Les trois pétitions les plus populaires de l'histoire de la plateforme illustrent ces limites. La pétition « Non à la loi Duplomb », avec plus de 2,1 millions de signatures, a donné lieu à un débat en séance sans vote. Les pétitions « Contre la présomption de légitime défense pour les forces de l'ordre » et « Non à la loi Yadan », qui ont chacune recueilli plus de 700 000 signatures, ont été classées sans suite.

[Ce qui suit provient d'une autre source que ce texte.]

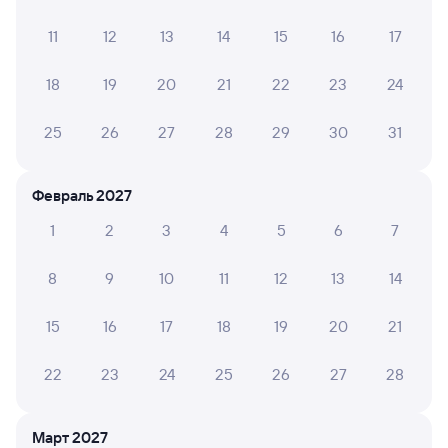
по этому направлению
11
12
13
14
15
16
17
Мы отображаем актуальные отзывы и не удаляем
отрицательные мнения
18
19
20
21
22
23
24
25
26
27
28
29
30
31
ГАЛИНА Е.
10
04 августа 2026 • Поезд 002Э «Россия»
Комфортно и удобно. Спасибо.
Февраль 2027
1
2
3
4
5
6
7
ЮЛИЯ Л.
10
8
9
10
11
12
13
14
04 августа 2026 • Поезд 002Э «Россия»
Очень хороший поезд,даже душ есть!
15
16
17
18
19
20
21
22
23
24
25
26
27
28
ЕЛЕНА Р.
10
04 августа 2026 • Поезд 010Н
Март 2027
Очень хороший 3 вагон. Персонал вежливый. В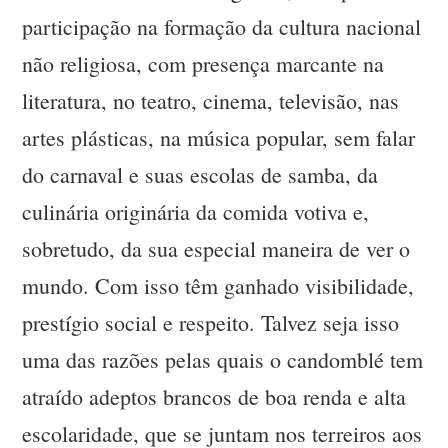
participação na formação da cultura nacional
não religiosa, com presença marcante na
literatura, no teatro, cinema, televisão, nas
artes plásticas, na música popular, sem falar
do carnaval e suas escolas de samba, da
culinária originária da comida votiva e,
sobretudo, da sua especial maneira de ver o
mundo. Com isso têm ganhado visibilidade,
prestígio social e respeito. Talvez seja isso
uma das razões pelas quais o candomblé tem
atraído adeptos brancos de boa renda e alta
escolaridade, que se juntam nos terreiros aos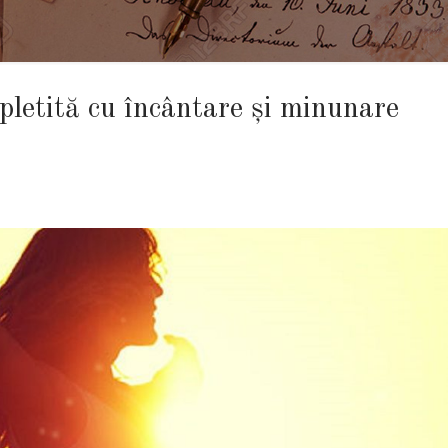
mpletită cu încântare și minunare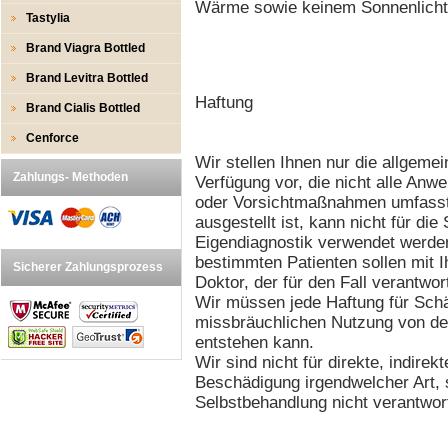
Wärme sowie keinem Sonnenlicht
Tastylia
Brand Viagra Bottled
Brand Levitra Bottled
Haftung
Brand Cialis Bottled
Cenforce
Wir stellen Ihnen nur die allgemei
Zahlungs- Methoden
Verfügung vor, die nicht alle An
oder Vorsichtmaßnahmen umfasst. 
ausgestellt ist, kann nicht für di
Eigendiagnostik verwendet werden
bestimmten Patienten sollen mit 
Sicherer Zahlungsprozess
Doktor, der für den Fall verantwor
Wir müssen jede Haftung für Schä
missbräuchlichen Nutzung von den
entstehen kann.
Wir sind nicht für direkte, indirek
Beschädigung irgendwelcher Art, 
Selbstbehandlung nicht verantwort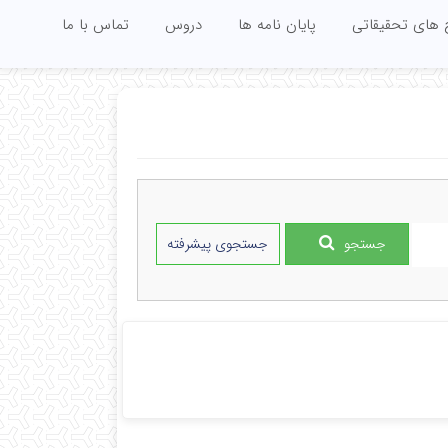
 های تحقیقاتی
پایان نامه ها
دروس
تماس با ما
جستجو
جستجوی پیشرفته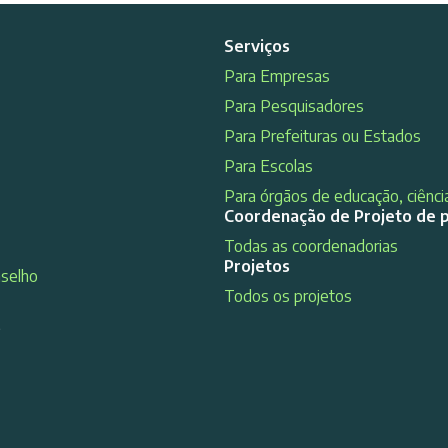
Serviços
Para Empresas
Para Pesquisadores
Para Prefeituras ou Estados
Para Escolas
Para órgãos de educação, ciência
Coordenação de Projeto de 
Todas as coordenadorias
Projetos
nselho
Todos os projetos
s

Une telle réponse institutionnelle paraît insuffisante au regard de l'ampleur exceptionnelle de ces mobilisations dans le débat public.

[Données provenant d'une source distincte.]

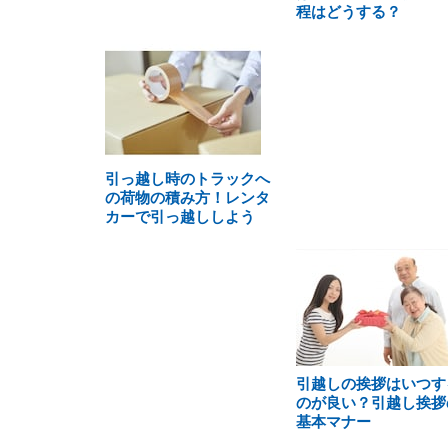
程はどうする？
引っ越し時のトラックへ
の荷物の積み方！レンタ
カーで引っ越ししよう
引越しの挨拶はいつす
のが良い？引越し挨拶
基本マナー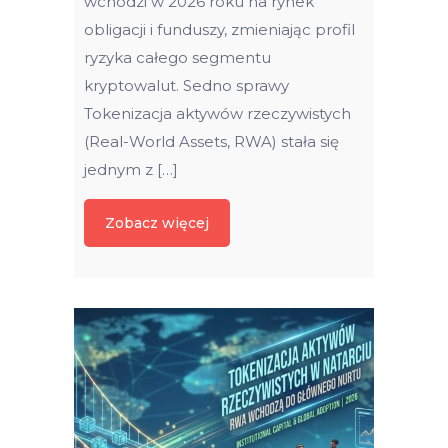
wchodzi w 2026 roku na rynek
obligacji i funduszy, zmieniając profil
ryzyka całego segmentu
kryptowalut. Sedno sprawy
Tokenizacja aktywów rzeczywistych
(Real-World Assets, RWA) stała się
jednym z […]
Zobacz więcej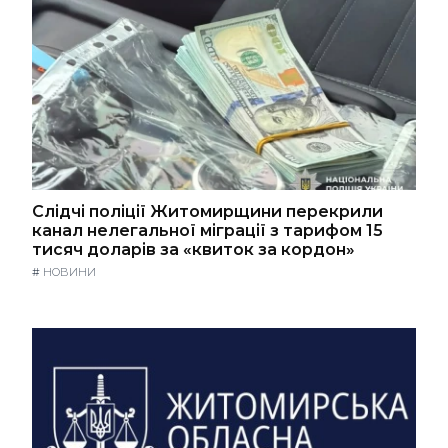
Слідчі поліції Житомирщини перекрили
канал нелегальної міграції з тарифом 15
тисяч доларів за «квиток за кордон»
#
НОВИНИ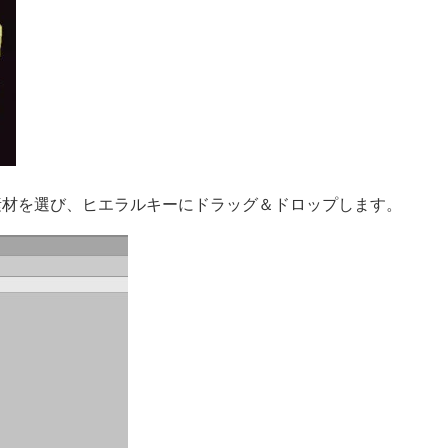
い素材を選び、ヒエラルキーにドラッグ＆ドロップします。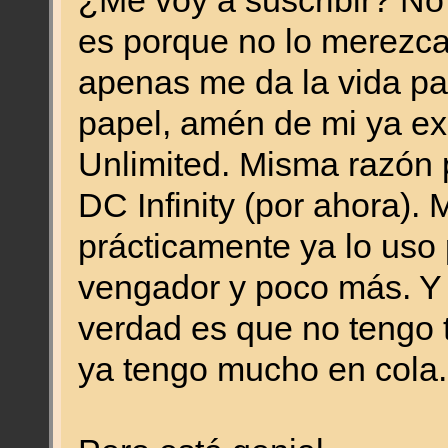
¿Me voy a suscribir? No 
es porque no lo merezca
apenas me da la vida par
papel, amén de mi ya ex
Unlimited. Misma razón 
DC Infinity (por ahora). 
prácticamente ya lo uso 
vengador y poco más. Y 
verdad es que no tengo 
ya tengo mucho en cola.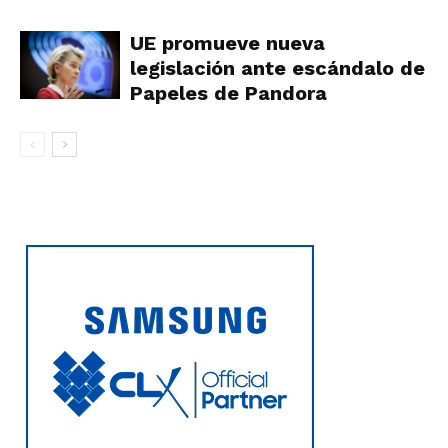
UE promueve nueva
legislación ante escándalo de
Papeles de Pandora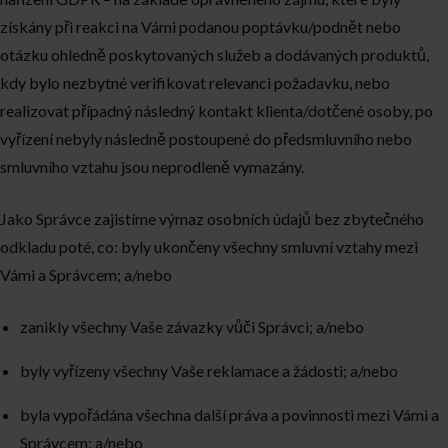
získány při reakci na Vámi podanou poptávku/podnět nebo
otázku ohledně poskytovaných služeb a dodávaných produktů,
kdy bylo nezbytné verifikovat relevanci požadavku, nebo
realizovat případný následný kontakt klienta/dotčené osoby, po
vyřízení nebyly následně postoupené do předsmluvního nebo
smluvního vztahu jsou neprodleně vymazány.
Jako Správce zajistíme výmaz osobních údajů bez zbytečného
odkladu poté, co: byly ukončeny všechny smluvní vztahy mezi
Vámi a Správcem; a/nebo
zanikly všechny Vaše závazky vůči Správci; a/nebo
byly vyřízeny všechny Vaše reklamace a žádosti; a/nebo
byla vypořádána všechna další práva a povinnosti mezi Vámi a
Správcem; a/nebo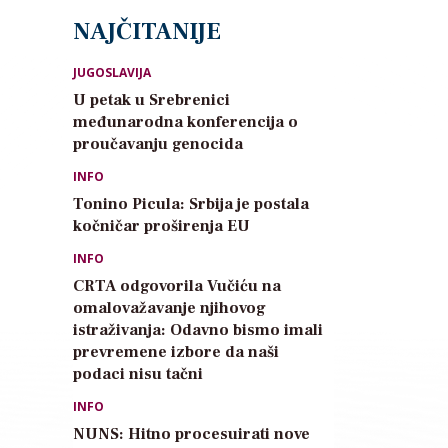
NAJČITANIJE
JUGOSLAVIJA
U petak u Srebrenici
međunarodna konferencija o
proučavanju genocida
INFO
Tonino Picula: Srbija je postala
kočničar proširenja EU
INFO
CRTA odgovorila Vučiću na
omalovažavanje njihovog
istraživanja: Odavno bismo imali
prevremene izbore da naši
podaci nisu tačni
INFO
NUNS: Hitno procesuirati nove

Nous demandons donc une réforme du règlement de l'Assemblée nationale reposant sur deux principes : la transparence et la proportionnalité.
- Toute pétition recevable doit rester accessible aux signatures pendant au moins un an, quel que soit son statut (classement, examen en séance ou changement de législature), afin de permettre aux citoyens d'exprimer pleinement leur opinion indépendamment du calendrier parlementaire.

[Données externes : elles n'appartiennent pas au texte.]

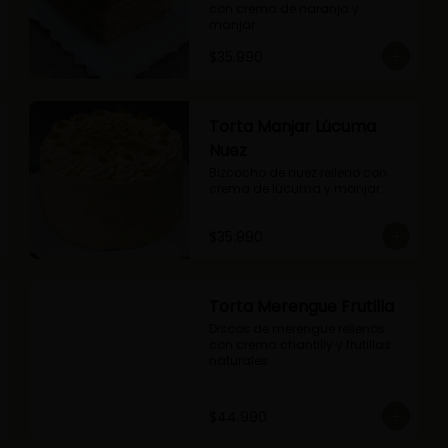
con crema de naranja y 
manjar.
$35.990
Torta Manjar Lúcuma
Nuez
Bizcocho de nuez relleno con 
crema de lúcuma y manjar.
$35.990
Torta Merengue Frutilla
Discos de merengue rellenos 
con crema chantilly y frutillas 
naturales.
$44.990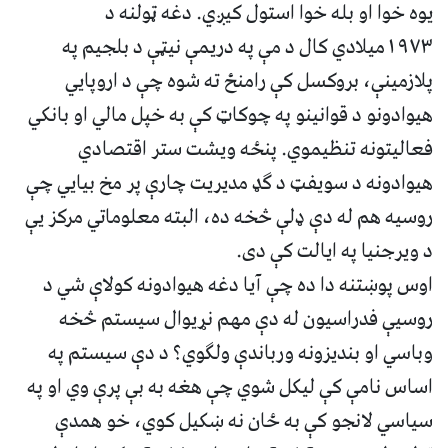
یوه خوا او بله خوا استول کیږي. دغه ټولنه د
۱۹۷۳میلادي کال د مې په دریمې نیټې د بلجیم په
پلازمینې، بروکسل کې رامنځ ته شوه چې د اروپايي
هیوادونو د قوانینو په چوکاټ کې به خپل مالي او بانکي
فعالیتونه تنظیموي. پنځه ویشت ستر اقتصادي
هیوادونه د سویفټ د ګډ مدیریت چارې پر مخ بیايي چې
روسیه هم له دې ډلې څخه ده،‌ البته معلوماتي مرکز یې
د ویرجنیا په ایالت کې دی.
اوس پوښتنه دا ده چې آیا دغه هیوادونه کولاې شي د
روسیې فدراسیون له دې مهم نړیوال سیستم څخه
وباسي او بندیزونه ورباندې ولګوي؟ د دې سیستم په
اساس نامې کې لیکل شوي چې هغه به بې پرې وي او په
سیاسي لانجو کې به ځان نه ښکیل کوي، خو همدې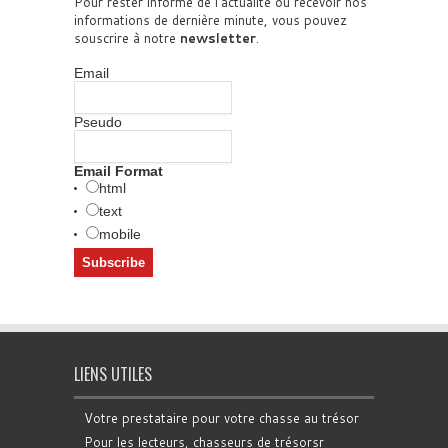
Pour rester informé de l'actualité ou recevoir nos
informations de dernière minute, vous pouvez
souscrire à notre
newsletter
.
Email
Pseudo
Email Format
html
text
mobile
LIENS UTILES
Votre prestataire pour votre chasse au trésor
Pour les lecteurs, chasseurs de trésorsr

- Dès 100 000 signatures, le classement ne pourra plus relever d’une commission, mais devra être décidé par le Bureau de l’Assemblée et faire l’objet d’un compte rendu détaillé publié sur la page de la pétition.
- Toute pétition atteignant 500 000 signatures, avant tout classement ou changement de législature, devra faire l’objet d’une délibération en séance plénière obligatoirement suivie d’un vote. Le détail du vote devra être publié sur la page de la pétition.
- Si ce seuil des 500 000 signatures est atteint après un classement ou changement de législature, les présidents de groupe auront la faculté de saisir la Conférence des présidents pour demander l’inscription à l’ordre du jour ; en cas d’acceptation, l’examen de la pétition devra également déboucher sur un vote.
En plus de cinq ans d'existence, la plateforme a enregistré près de 4 500 pétitions. Pourtant, seules huit ont dépassé 100 000 signatures et trois seulement ont franchi le seuil des 500 000. Garantir une réponse institutionnelle à ces mobilisations exceptionnelles ne représente donc pas une charge démesurée pour l'Assemblée : c'est une exigence démocratique. Nous appelons l'Assemblée nationale à faire évoluer son règlement afin que l'engagement citoyen ne reste pas lettre morte.